Dr. Foster and her team want to study the effect of microgravity on the molecular and chemical interactions between beneficial microbes and their animal hosts. They do that by looking at how the lack of gravity impacts how the bobtail squid initially acquire their beneficial microbial partners after hatching.
So the trick is to get newly hatched bobtail squid into space and then slowly introduce them to the microbes. When launched, they are in a state called paralarvae, which indicates that they have hatched, but are not yet adults. They live in the ADvanced Space Experiment Processor (ADSEP) hardware provided by Techshot, a company providing turnkey spaceflight equipment development and flight integration services. The ASEP automatically initiates and terminates the experiments aboard the Dragon spacecraft once it has docked with the International Space Station (ISS).
The ADSEP has two Fluid Processing Cassettes (FPC) with about 8 culture bags, each containing up to eight paralarvae. The paralarvae in one cassette, called the SYM cassette, are inoculated with filtered seawater containing 10,000 cells/mL of the symbiotic V. fischeri and incubated for 12 hours. The second is called the APO cassette, because the paralarvae in this one are inoculated with filtered seawater without bacteria to maintain an aposymbiotic control, i.e. a population without microbes. To get a timeline, experiments in both cassettes have RNAlater injected into the bags to terminate the experiment and euthanize the paralarvae at 0 hours, 2 hours, 6 hours, and 12 hours post-inoculation.
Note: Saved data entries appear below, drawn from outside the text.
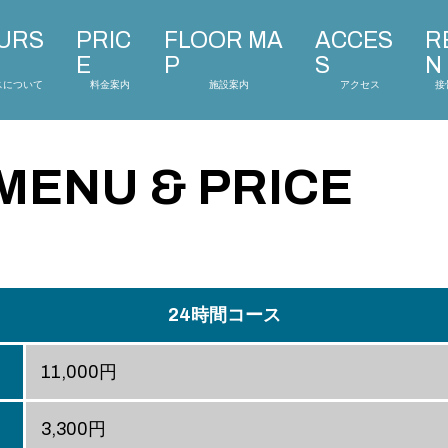
URS
PRIC
FLOOR MA
ACCES
R
E
P
S
N
スについて
料金案内
施設案内
アクセス
接
MENU & PRICE
24時間コース
11,000円
3,300円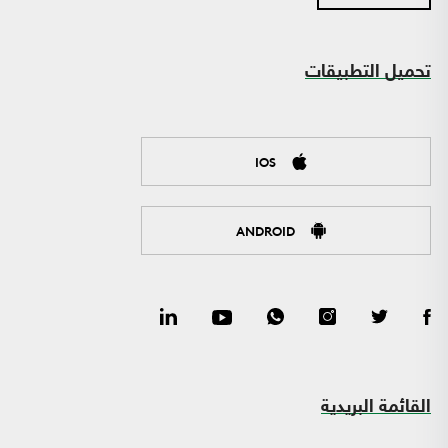
تحميل التطبيقات
IOS
ANDROID
القائمة البريدية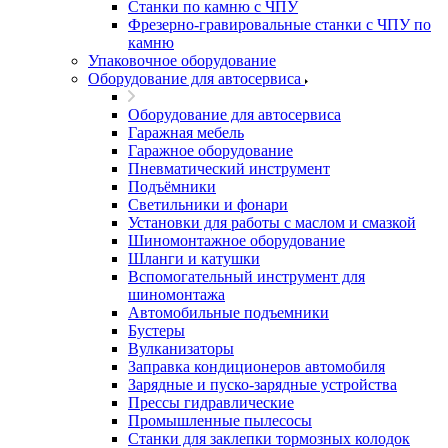
Станки по камню с ЧПУ
Фрезерно-гравировальные станки с ЧПУ по
камню
Упаковочное оборудование
Оборудование для автосервиса
Оборудование для автосервиса
Гаражная мебель
Гаражное оборудование
Пневматический инструмент
Подъёмники
Светильники и фонари
Установки для работы с маслом и смазкой
Шиномонтажное оборудование
Шланги и катушки
Вспомогательный инструмент для
шиномонтажа
Автомобильные подъемники
Бустеры
Вулканизаторы
Заправка кондиционеров автомобиля
Зарядные и пуско-зарядные устройства
Прессы гидравлические
Промышленные пылесосы
Станки для заклепки тормозных колодок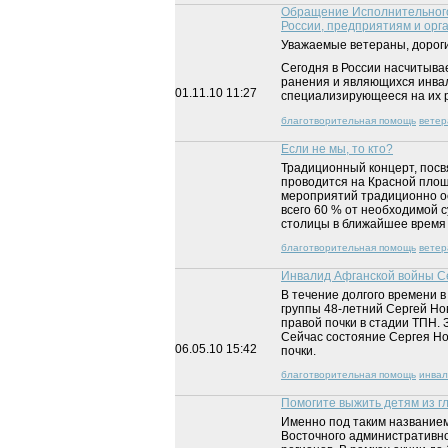
Обращение Исполнительного
России, предприятиям и орг
Уважаемые ветераны, дороги
Сегодня в России насчитыва
ранения и являющихся инвал
01.11.10
11:27
специализирующееся на их 
благотворительная помощь
ветер
Если не мы, то кто?
Традиционный концерт, посв
проводится на Красной площ
мероприятий традиционно ос
всего 60 % от необходимой с
столицы в ближайшее время н
благотворительная помощь
вете
Инвалид Афганской войны Се
В течение долгого времени 
группы 48-летний Сергей Но
правой почки в стадии ТПН.
Сейчас состояние Сергея Но
06.05.10
15:42
почки.
благотворительная помощь
инвал
Помогите выжить детям из гл
Именно под таким названием
Восточного административно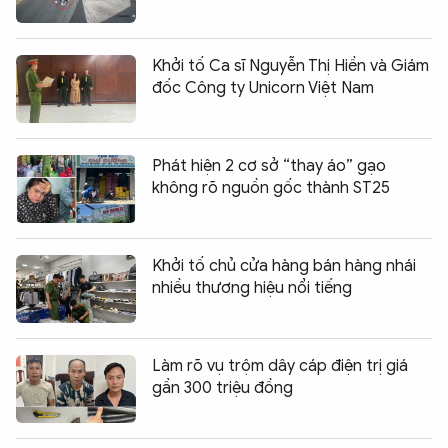
Khởi tố Ca sĩ Nguyễn Thị Hiền và Giám
đốc Công ty Unicorn Việt Nam
Phát hiện 2 cơ sở “thay áo” gạo
không rõ nguồn gốc thành ST25
Khởi tố chủ cửa hàng bán hàng nhái
nhiều thương hiệu nổi tiếng
Làm rõ vụ trộm dây cáp điện trị giá
gần 300 triệu đồng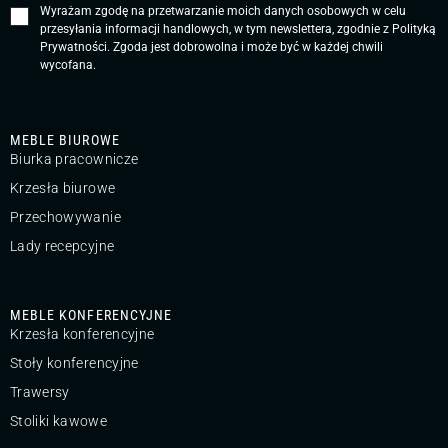
Wyrażam zgodę na przetwarzanie moich danych osobowych w celu
przesyłania informacji handlowych, w tym newslettera, zgodnie z
Polityką
Prywatności
. Zgoda jest dobrowolna i może być w każdej chwili
wycofana.
MEBLE BIUROWE
Biurka pracownicze
Krzesła biurowe
Przechowywanie
Lady recepcyjne
MEBLE KONFERENCYJNE
Krzesła konferencyjne
Stoły konferencyjne
Trawersy
Stoliki kawowe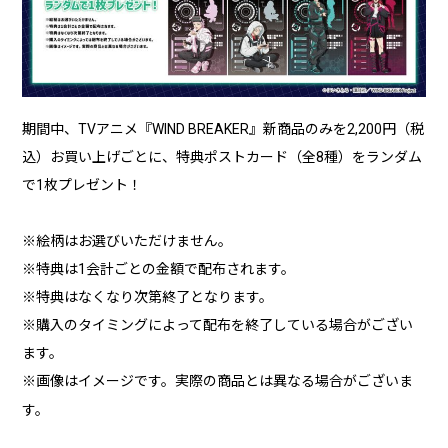
期間中、TVアニメ『WIND BREAKER』新商品のみを2,200円（税
込）お買い上げごとに、特典ポストカード（全8種）をランダム
で1枚プレゼント！
※絵柄はお選びいただけません。
※特典は1会計ごとの金額で配布されます。
※特典はなくなり次第終了となります。
※購入のタイミングによって配布を終了している場合がござい
ます。
※画像はイメージです。実際の商品とは異なる場合がございま
す。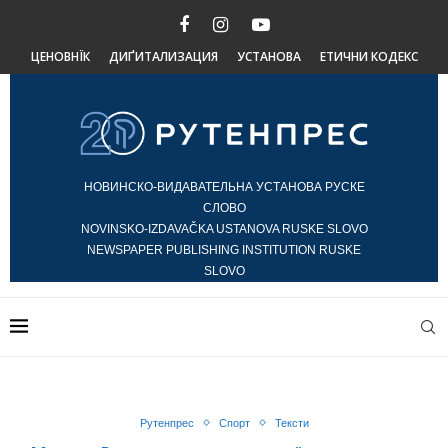
ЦЕНОВНЇК
ДИҐИТАЛИЗАЦИЯ
УСТАНОВА
ЕТИЧНИ КОДЕКС
НОВИНСКО-ВИДАВАТЕЛЬНА УСТАНОВА РУСКЕ
СЛОВО
NOVINSKO-IZDAVAČKA USTANOVA RUSKE SLOVO
NEWSPAPER PUBLISHING INSTITUTION RUSKE
SLOVO
Рутенпрес
Спорт
Тексти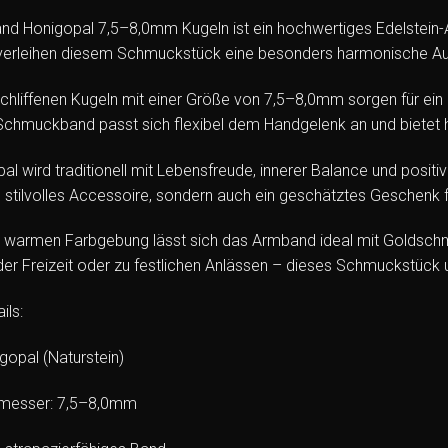
nd Honigopal 7,5–8,0mm Kugeln ist ein hochwertiges Edelstein
verleihen diesem Schmuckstück eine besonders harmonische Au
schliffenen Kugeln mit einer Größe von 7,5–8,0mm sorgen für ei
Schmuckband passt sich flexibel dem Handgelenk an und bietet 
al wird traditionell mit Lebensfreude, innerer Balance und posit
in stilvolles Accessoire, sondern auch ein geschätztes Geschen
r warmen Farbgebung lässt sich das Armband ideal mit Goldsch
 der Freizeit oder zu festlichen Anlässen – dieses Schmuckstück un
ils:
gopal (Naturstein)
messer: 7,5–8,0mm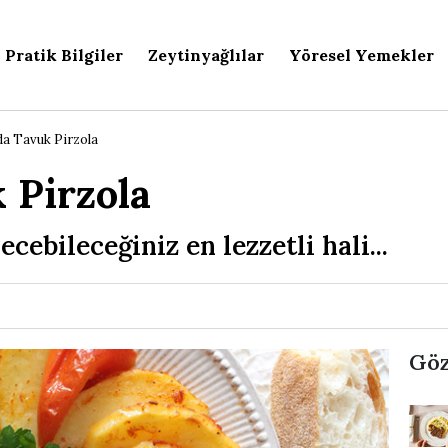
Pratik Bilgiler
Zeytinyağlılar
Yöresel Yemekler
da Tavuk Pirzola
 Pirzola
cebileceğiniz en lezzetli hali...
Göz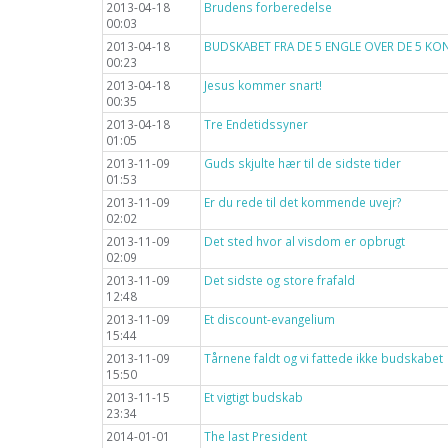
2013-04-18
Brudens forberedelse
00:03
2013-04-18
BUDSKABET FRA DE 5 ENGLE OVER DE 5 KO
00:23
2013-04-18
Jesus kommer snart!
00:35
2013-04-18
Tre Endetidssyner
01:05
2013-11-09
Guds skjulte hær til de sidste tider
01:53
2013-11-09
Er du rede til det kommende uvejr?
02:02
2013-11-09
Det sted hvor al visdom er opbrugt
02:09
2013-11-09
Det sidste og store frafald
12:48
2013-11-09
Et discount-evangelium
15:44
2013-11-09
Tårnene faldt og vi fattede ikke budskabet
15:50
2013-11-15
Et vigtigt budskab
23:34
2014-01-01
The last President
Once this has happened, the crew transfers the RNALater-preserved samples to -80°C cold stowage until return to Earth.
Flight Home
CRS-22 launched on June 3rd, 2021, which means at the time of writing, the squid are probably already frozen. The mission is expected to last until July 6th, when the Dragon will undock and return to earth. The ISS is a quite popular place at the moment and docking may become scarce sooner rather than later. As of June 5th, 2021, five spaceships were attached to the space station: the SpaceX Crew Dragon and Cargo Dragon spaceships, the Northrop Grumman Cygnus cargo craft, and Russia’s Soyuz MS-18 crew ship and ISS Progress 77 resupply ship. And on June 30th, the Progress 78 resupply ship has launched from Baikonur.
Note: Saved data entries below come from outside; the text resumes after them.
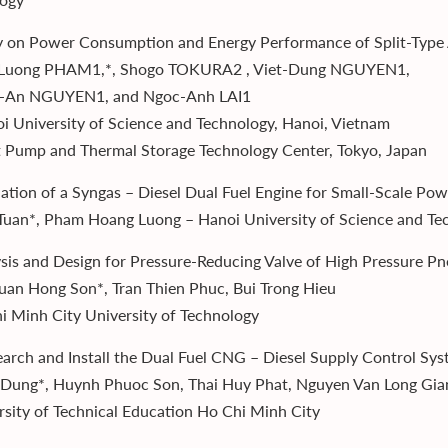
y on Power Consumption and Energy Performance of Split-Type 
Luong PHAM1,*, Shogo TOKURA2 , Viet-Dung NGUYEN1,
-An NGUYEN1, and Ngoc-Anh LAI1
i University of Science and Technology, Hanoi, Vietnam
 Pump and Thermal Storage Technology Center, Tokyo, Japan
lation of a Syngas – Diesel Dual Fuel Engine for Small-Scale Po
Tuan*, Pham Hoang Luong – Hanoi University of Science and Te
ysis and Design for Pressure-Reducing Valve of High Pressure Pn
an Hong Son*, Tran Thien Phuc, Bui Trong Hieu
i Minh City University of Technology
earch and Install the Dual Fuel CNG – Diesel Supply Control Sys
Dung*, Huynh Phuoc Son, Thai Huy Phat, Nguyen Van Long Gia
rsity of Technical Education Ho Chi Minh City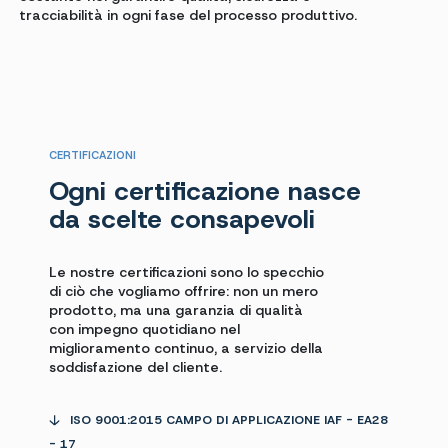
tracciabilità in ogni fase del processo produttivo.
CERTIFICAZIONI
Ogni certificazione nasce
da scelte consapevoli
Le nostre certificazioni sono lo specchio
di ciò che vogliamo offrire: non un mero
prodotto, ma una garanzia di qualità
con impegno quotidiano nel
miglioramento continuo, a servizio della
soddisfazione del cliente.
ISO 9001:2015 CAMPO DI APPLICAZIONE IAF - EA28
- 17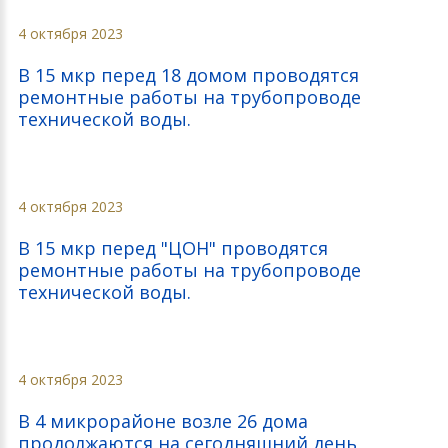
4 октября 2023
В 15 мкр перед 18 домом проводятся
ремонтные работы на трубопроводе
технической воды.
4 октября 2023
В 15 мкр перед "ЦОН" проводятся
ремонтные работы на трубопроводе
технической воды.
4 октября 2023
В 4 микрорайоне возле 26 дома
продолжаются на сегодняшний день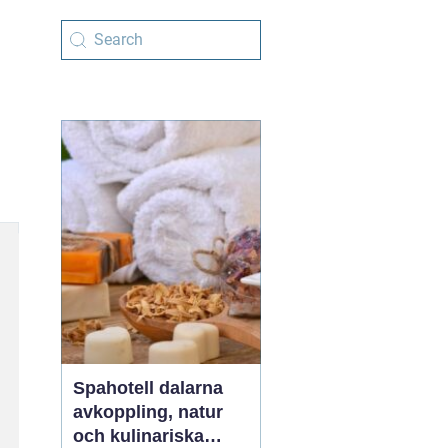
Spahotell dalarna
avkoppling, natur
och kulinariska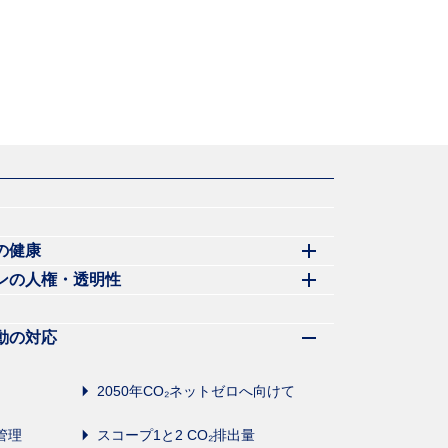
の健康
ンの人権・透明性
動の対応
2050年CO₂ネットゼロへ向けて
管理
スコープ1と2 CO₂排出量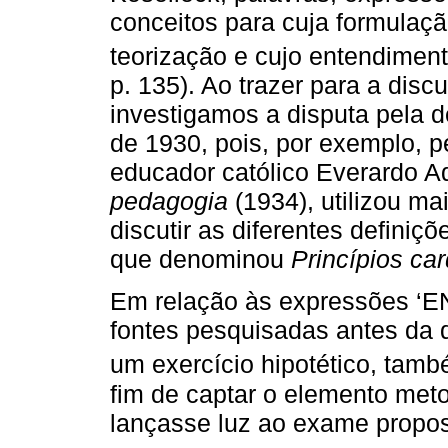
conceitos para cuja formulaçã
teorização e cujo entendiment
p. 135). Ao trazer para a disc
investigamos a disputa pela 
de 1930, pois, por exemplo,
educador católico Everardo 
pedagogia
(1934), utilizou ma
discutir as diferentes definiç
que denominou
Princípios ca
Em relação às expressões ‘E
fontes pesquisadas antes da 
um exercício hipotético, ta
fim de captar o elemento met
lançasse luz ao exame propos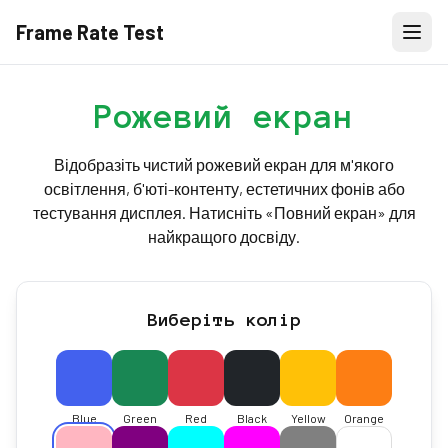
Frame Rate Test
Рожевий екран
Відобразіть чистий рожевий екран для м'якого
освітлення, б'юті-контенту, естетичних фонів або
тестування дисплея. Натисніть «Повний екран» для
найкращого досвіду.
Виберіть колір
Blue
Green
Red
Black
Yellow
Orange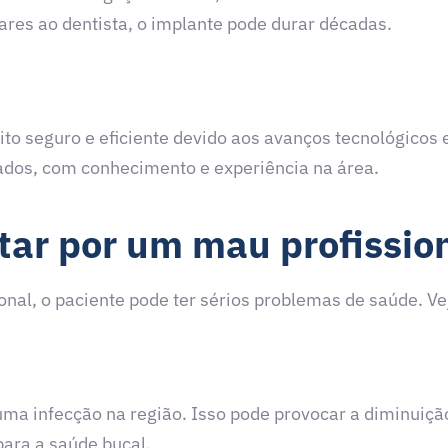
lares ao dentista, o implante pode durar décadas.
to seguro e eficiente devido aos avanços tecnológicos 
icados, com conhecimento e experiência na área.
ptar por um mau profissio
ional, o paciente pode ter sérios problemas de saúde. Ve
uma infecção na região. Isso pode provocar a diminuiçã
para a saúde bucal.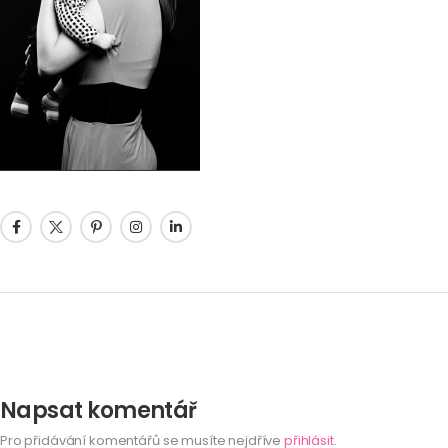
Napsat komentář
Pro přidávání komentářů se musíte nejdříve
přihlásit
.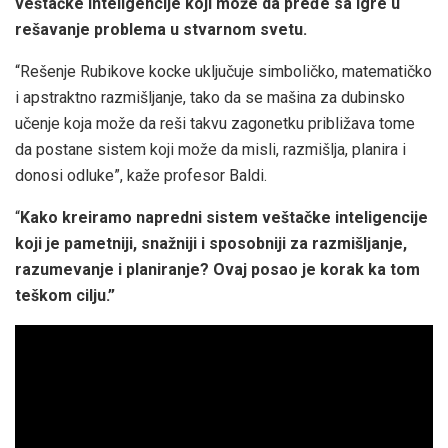
veštačke inteligencije koji može da pređe sa igre u
rešavanje problema u stvarnom svetu.
“Rešenje Rubikove kocke uključuje simboličko, matematičko
i apstraktno razmišljanje, tako da se mašina za dubinsko
učenje koja može da reši takvu zagonetku približava tome
da postane sistem koji može da misli, razmišlja, planira i
donosi odluke”, kaže profesor Baldi.
“
Kako kreiramo napredni sistem veštačke inteligencije
koji je pametniji, snažniji i sposobniji za razmišljanje,
razumevanje i planiranje? Ovaj posao je korak ka tom
teškom cilju.”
The preserved samples are returned to Earth aboard the SpaceX Dragon spacecraft (along with the FPC/ADSEP hardware) in an ISS cold stowage asset at -20°C. After splashdown in the Atlantic Ocean near the eastern coast of Florida, the sample bags are stored at -80°C freezer until the people from Techshot collect the samples and deliver them to Dr. Foster at the Space Life Science Lab at the Kennedy Space Center (KSC).
Here, the preserved tissues will be examined at the molecular level to examine how the transcriptome, or all the genes expressed at a given moment, have changed in the space environment under the presence or absence of their symbiotic bacteria. Yet another step in our understanding how these beautifully complex systems called animals behave under those conditions they have not evolved for.